José Palmeira Lessa (born 18 January 1942) is a prelate of the Roman Catholic Church. He served as auxiliary bishop of São Sebastião do Rio de Janeiro from 1982 till 1987, when he became bishop of Propriá. In 1996 he became coadjutor archbishop of Aracajú, succeeding as archbishop in 1998.

== Life ==
Born in Coruripe, Palmeira Lessa was ordained to the priesthood on 3 July 1968.

On 21 June 1982, he was appointed auxiliary bishop of São Sebastião do Rio de Janeiro and titular bishop of Sita.
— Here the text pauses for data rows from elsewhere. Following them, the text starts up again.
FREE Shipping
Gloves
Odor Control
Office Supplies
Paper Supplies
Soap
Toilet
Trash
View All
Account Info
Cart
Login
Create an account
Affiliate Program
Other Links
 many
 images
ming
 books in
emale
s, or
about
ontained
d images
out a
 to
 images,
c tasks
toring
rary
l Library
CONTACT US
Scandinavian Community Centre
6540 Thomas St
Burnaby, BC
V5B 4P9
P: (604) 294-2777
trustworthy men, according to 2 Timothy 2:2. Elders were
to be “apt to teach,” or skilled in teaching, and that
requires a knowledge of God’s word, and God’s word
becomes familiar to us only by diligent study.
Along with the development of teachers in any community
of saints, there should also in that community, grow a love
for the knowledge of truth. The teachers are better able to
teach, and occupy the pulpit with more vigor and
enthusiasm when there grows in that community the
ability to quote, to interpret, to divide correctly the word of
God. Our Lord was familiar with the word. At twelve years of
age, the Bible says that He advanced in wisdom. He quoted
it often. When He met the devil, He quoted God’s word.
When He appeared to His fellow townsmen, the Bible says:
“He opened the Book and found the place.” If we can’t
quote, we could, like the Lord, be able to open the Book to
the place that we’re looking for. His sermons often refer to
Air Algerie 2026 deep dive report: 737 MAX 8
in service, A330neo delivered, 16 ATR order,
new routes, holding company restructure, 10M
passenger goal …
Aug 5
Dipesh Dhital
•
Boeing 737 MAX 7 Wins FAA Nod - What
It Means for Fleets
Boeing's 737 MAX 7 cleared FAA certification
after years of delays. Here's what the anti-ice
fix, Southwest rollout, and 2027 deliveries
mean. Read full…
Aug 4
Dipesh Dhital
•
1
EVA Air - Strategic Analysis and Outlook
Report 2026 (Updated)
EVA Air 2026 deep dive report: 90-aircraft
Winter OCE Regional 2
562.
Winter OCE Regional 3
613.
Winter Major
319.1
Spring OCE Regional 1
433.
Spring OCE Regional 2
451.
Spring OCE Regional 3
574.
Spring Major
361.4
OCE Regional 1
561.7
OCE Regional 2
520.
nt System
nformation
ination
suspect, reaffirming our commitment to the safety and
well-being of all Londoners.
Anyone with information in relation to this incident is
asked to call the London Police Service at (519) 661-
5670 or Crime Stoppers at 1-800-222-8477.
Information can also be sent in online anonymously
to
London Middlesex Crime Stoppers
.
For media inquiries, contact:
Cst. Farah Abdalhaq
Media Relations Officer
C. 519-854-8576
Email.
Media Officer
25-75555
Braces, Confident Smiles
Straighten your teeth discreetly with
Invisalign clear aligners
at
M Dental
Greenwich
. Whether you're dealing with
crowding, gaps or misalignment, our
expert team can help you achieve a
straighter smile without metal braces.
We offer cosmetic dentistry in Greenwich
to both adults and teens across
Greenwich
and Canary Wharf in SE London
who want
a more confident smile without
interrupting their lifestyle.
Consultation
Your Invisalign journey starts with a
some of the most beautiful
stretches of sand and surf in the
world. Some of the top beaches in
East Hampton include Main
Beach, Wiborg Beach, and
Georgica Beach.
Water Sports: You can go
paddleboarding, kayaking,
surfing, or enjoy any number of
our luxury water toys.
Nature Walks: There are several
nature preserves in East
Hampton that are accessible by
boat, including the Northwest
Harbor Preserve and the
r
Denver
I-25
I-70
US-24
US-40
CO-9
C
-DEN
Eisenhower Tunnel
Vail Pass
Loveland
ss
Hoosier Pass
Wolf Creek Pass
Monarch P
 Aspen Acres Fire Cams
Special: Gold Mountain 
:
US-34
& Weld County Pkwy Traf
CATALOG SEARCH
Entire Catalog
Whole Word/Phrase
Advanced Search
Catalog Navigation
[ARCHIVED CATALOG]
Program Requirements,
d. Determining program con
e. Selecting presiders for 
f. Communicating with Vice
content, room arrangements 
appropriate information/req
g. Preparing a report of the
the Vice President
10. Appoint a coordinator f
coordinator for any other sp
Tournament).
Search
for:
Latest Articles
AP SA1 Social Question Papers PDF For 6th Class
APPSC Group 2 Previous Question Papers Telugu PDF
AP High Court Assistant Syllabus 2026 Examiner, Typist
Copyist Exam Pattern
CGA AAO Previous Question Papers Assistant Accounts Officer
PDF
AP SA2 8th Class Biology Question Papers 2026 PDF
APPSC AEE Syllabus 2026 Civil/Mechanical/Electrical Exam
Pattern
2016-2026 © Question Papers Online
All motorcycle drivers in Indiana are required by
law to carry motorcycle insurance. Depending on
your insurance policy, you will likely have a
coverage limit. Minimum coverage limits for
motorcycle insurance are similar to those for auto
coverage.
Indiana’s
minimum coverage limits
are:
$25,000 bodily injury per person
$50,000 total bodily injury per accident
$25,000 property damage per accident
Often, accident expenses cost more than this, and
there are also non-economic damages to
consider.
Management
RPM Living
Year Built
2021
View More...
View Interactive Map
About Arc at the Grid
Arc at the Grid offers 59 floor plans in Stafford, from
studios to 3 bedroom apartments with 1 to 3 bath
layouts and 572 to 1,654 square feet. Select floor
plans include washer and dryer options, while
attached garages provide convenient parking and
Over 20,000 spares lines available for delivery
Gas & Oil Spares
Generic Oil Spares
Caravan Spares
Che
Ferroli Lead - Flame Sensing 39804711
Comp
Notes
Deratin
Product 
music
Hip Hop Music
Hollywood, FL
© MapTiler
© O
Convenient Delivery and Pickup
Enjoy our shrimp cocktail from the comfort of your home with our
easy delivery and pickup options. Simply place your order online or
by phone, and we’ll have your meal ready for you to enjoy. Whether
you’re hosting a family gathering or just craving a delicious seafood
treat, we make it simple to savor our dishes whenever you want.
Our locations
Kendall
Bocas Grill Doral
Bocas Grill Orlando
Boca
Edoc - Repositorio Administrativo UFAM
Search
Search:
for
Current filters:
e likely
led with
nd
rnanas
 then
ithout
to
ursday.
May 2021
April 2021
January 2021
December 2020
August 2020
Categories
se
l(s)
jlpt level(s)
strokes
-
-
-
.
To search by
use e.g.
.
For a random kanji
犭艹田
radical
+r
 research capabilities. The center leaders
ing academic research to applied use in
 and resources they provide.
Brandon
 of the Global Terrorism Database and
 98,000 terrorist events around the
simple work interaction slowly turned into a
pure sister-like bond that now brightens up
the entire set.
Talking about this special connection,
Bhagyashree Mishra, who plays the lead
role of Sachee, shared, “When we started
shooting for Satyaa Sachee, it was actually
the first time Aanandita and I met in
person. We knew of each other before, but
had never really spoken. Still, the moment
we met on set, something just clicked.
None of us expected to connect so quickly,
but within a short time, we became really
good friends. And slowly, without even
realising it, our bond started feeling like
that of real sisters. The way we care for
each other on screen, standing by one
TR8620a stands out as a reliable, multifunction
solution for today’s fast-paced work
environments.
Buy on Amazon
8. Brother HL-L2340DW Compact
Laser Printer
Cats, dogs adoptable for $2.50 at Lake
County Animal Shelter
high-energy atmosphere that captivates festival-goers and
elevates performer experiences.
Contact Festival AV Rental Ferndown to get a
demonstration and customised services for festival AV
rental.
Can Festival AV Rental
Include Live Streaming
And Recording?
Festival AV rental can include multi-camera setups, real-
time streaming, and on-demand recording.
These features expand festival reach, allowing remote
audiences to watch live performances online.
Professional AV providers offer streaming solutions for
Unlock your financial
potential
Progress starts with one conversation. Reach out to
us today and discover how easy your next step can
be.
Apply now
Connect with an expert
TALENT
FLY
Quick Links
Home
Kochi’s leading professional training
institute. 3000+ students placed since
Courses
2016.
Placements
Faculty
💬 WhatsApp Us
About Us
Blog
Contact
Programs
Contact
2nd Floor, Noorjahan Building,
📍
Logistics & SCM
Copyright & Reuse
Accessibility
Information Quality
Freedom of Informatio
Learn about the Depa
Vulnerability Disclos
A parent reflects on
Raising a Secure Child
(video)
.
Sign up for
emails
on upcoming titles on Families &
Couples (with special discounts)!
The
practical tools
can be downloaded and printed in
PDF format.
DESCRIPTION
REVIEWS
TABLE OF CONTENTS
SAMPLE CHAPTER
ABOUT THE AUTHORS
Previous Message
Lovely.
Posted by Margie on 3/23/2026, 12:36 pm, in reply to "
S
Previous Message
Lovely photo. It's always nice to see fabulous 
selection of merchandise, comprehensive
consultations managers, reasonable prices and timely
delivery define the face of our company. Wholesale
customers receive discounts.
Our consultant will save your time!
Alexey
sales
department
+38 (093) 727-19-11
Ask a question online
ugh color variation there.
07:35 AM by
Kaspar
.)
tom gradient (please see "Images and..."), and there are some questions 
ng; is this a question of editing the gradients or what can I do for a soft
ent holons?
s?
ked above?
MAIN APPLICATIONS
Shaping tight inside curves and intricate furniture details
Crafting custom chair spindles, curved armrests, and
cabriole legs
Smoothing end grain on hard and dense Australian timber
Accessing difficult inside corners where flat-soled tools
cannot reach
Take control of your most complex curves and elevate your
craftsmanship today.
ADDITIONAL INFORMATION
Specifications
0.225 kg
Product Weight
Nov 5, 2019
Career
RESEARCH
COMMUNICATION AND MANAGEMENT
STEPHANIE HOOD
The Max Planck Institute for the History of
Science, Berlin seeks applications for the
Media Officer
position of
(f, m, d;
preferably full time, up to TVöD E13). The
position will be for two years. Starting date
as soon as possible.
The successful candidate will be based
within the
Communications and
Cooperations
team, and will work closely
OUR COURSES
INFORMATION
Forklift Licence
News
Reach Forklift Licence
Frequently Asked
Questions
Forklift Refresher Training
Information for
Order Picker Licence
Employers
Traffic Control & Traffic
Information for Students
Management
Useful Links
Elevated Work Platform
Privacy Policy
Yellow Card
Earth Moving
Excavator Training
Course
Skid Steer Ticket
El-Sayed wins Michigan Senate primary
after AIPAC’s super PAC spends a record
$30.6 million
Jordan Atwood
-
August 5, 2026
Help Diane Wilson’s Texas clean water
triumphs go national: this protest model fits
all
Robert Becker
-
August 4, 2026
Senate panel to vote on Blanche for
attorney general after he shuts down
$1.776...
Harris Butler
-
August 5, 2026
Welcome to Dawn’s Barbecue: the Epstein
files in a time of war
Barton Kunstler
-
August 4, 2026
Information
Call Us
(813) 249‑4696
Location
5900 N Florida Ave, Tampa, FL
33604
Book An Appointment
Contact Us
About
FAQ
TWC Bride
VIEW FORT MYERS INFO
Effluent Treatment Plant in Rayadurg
Palmeira Lessa received his episcopal consecration on the following 24 August from Eugênio Cardinal de Araújo Sales, archbishop of São Sebastião do Rio de Janeiro, with the bishop of Guaxupé, José Alberto Lopes de Castro Pinto, and the bishop of Vitória da Conquista, Celso José Pinto da Silva, serving as co-consecrators.

On 30 October 1987, he was appointed bishop of Propriá. He served in this position for nine years, before being appointed coadjutor archbishop of Aracajú on 6 December 1996, succeeding as archbishop on 26 August 1998 after the retirement of his predecessor Luciano José Cabral Duarte.